WHAT YOU WILL DO - For the listing below, output exactly the lines from the line with "Bari, rifiuti e movida: l’appello a..." up to and including the line with "Disagi Sud Est, il", and no other lines.
*** Block opens ***
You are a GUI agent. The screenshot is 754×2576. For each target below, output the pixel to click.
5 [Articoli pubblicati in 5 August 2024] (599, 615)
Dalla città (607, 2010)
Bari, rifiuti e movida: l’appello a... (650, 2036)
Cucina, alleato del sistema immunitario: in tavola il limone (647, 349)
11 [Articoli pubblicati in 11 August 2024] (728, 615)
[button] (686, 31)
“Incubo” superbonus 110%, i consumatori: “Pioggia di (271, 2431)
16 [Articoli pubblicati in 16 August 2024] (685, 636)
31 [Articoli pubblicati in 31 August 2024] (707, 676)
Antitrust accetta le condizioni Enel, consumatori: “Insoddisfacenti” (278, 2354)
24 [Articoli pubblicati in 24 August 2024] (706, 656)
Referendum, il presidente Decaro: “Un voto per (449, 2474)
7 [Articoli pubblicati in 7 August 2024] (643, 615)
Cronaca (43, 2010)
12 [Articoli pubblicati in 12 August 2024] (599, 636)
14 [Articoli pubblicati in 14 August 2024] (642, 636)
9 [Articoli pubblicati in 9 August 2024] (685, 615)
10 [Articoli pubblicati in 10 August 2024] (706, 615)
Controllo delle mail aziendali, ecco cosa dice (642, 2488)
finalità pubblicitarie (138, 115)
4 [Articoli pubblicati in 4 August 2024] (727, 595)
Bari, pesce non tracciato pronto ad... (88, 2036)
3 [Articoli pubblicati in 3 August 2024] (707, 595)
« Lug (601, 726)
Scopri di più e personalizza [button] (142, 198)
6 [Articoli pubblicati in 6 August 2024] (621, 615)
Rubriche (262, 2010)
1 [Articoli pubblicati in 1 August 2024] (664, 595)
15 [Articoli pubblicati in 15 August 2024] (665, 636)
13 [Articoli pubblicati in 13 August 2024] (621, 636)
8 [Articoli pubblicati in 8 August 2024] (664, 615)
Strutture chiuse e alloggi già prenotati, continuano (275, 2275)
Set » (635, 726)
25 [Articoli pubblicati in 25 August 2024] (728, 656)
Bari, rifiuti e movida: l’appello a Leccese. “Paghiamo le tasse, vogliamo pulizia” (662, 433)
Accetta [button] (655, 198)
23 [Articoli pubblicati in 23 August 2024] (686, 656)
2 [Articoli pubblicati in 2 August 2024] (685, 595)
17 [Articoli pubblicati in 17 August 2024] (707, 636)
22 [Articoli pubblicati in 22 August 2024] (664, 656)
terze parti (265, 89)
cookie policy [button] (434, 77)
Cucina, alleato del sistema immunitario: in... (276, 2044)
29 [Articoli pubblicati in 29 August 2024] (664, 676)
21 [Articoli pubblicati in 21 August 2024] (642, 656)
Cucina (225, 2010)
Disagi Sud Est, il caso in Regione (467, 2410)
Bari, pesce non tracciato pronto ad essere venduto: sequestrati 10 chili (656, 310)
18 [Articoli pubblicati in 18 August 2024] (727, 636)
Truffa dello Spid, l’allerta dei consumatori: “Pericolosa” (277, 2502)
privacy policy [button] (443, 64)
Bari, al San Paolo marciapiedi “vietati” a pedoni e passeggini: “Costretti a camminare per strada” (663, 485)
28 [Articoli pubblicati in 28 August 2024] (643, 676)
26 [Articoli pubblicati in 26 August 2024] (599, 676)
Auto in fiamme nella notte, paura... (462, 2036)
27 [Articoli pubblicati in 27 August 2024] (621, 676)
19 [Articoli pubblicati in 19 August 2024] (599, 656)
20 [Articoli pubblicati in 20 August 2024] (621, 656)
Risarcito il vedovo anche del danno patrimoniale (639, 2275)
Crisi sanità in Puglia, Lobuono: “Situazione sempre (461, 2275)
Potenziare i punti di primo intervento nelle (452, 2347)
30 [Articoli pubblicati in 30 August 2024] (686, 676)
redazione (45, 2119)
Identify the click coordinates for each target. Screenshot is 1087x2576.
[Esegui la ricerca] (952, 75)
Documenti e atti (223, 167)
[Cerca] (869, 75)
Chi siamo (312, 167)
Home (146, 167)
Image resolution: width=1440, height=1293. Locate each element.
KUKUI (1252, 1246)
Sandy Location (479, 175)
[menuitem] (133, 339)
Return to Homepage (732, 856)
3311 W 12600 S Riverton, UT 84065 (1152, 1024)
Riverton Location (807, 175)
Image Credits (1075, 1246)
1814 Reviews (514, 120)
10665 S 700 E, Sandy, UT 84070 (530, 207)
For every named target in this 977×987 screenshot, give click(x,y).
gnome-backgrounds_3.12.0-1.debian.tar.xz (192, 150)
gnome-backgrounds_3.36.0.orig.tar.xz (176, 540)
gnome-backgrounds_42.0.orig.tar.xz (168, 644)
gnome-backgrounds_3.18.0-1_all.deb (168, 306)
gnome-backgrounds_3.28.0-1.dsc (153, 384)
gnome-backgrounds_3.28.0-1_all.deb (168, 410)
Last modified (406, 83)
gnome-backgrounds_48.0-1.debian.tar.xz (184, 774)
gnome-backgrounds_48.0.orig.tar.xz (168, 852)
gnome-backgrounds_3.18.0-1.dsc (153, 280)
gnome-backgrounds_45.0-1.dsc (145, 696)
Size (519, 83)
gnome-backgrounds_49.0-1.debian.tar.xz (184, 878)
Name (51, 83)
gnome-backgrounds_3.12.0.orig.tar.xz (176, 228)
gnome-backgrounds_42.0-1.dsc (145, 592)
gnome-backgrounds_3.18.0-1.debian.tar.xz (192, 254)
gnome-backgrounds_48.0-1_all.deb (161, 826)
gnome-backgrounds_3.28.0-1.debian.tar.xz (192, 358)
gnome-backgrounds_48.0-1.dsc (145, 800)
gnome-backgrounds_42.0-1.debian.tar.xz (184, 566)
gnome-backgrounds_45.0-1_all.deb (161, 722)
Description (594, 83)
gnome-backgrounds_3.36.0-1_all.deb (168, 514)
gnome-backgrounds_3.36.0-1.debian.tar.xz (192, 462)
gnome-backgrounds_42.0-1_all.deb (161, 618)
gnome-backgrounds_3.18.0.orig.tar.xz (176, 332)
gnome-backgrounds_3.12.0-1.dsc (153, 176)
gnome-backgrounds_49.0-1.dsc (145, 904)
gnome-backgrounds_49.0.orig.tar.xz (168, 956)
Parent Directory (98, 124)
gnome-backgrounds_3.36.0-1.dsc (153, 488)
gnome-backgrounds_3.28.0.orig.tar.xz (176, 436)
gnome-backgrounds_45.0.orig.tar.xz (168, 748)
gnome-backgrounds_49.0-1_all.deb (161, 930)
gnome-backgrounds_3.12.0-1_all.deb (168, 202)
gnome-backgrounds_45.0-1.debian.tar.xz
*** Block closes ***
ANSWER SPACE -
Bari, rifiuti e movida: l’appello a... (650, 2036)
Cucina, alleato del sistema immunitario: in tavola il limone (647, 349)
11 [Articoli pubblicati in 11 August 2024] (728, 615)
[button] (686, 31)
“Incubo” superbonus 110%, i consumatori: “Pioggia di (271, 2431)
16 [Articoli pubblicati in 16 August 2024] (685, 636)
31 [Articoli pubblicati in 31 August 2024] (707, 676)
Antitrust accetta le condizioni Enel, consumatori: “Insoddisfacenti” (278, 2354)
24 [Articoli pubblicati in 24 August 2024] (706, 656)
Referendum, il presidente Decaro: “Un voto per (449, 2474)
7 [Articoli pubblicati in 7 August 2024] (643, 615)
Cronaca (43, 2010)
12 [Articoli pubblicati in 12 August 2024] (599, 636)
14 [Articoli pubblicati in 14 August 2024] (642, 636)
9 [Articoli pubblicati in 9 August 2024] (685, 615)
10 [Articoli pubblicati in 10 August 2024] (706, 615)
Controllo delle mail aziendali, ecco cosa dice (642, 2488)
finalità pubblicitarie (138, 115)
4 [Articoli pubblicati in 4 August 2024] (727, 595)
Bari, pesce non tracciato pronto ad... (88, 2036)
3 [Articoli pubblicati in 3 August 2024] (707, 595)
« Lug (601, 726)
Scopri di più e personalizza [button] (142, 198)
6 [Articoli pubblicati in 6 August 2024] (621, 615)
Rubriche (262, 2010)
1 [Articoli pubblicati in 1 August 2024] (664, 595)
15 [Articoli pubblicati in 15 August 2024] (665, 636)
13 [Articoli pubblicati in 13 August 2024] (621, 636)
8 [Articoli pubblicati in 8 August 2024] (664, 615)
Strutture chiuse e alloggi già prenotati, continuano (275, 2275)
Set » (635, 726)
25 [Articoli pubblicati in 25 August 2024] (728, 656)
Bari, rifiuti e movida: l’appello a Leccese. “Paghiamo le tasse, vogliamo pulizia” (662, 433)
Accetta [button] (655, 198)
23 [Articoli pubblicati in 23 August 2024] (686, 656)
2 [Articoli pubblicati in 2 August 2024] (685, 595)
17 [Articoli pubblicati in 17 August 2024] (707, 636)
22 [Articoli pubblicati in 22 August 2024] (664, 656)
terze parti (265, 89)
cookie policy [button] (434, 77)
Cucina, alleato del sistema immunitario: in... (276, 2044)
29 [Articoli pubblicati in 29 August 2024] (664, 676)
21 [Articoli pubblicati in 21 August 2024] (642, 656)
Cucina (225, 2010)
Disagi Sud Est, il caso in Regione (467, 2410)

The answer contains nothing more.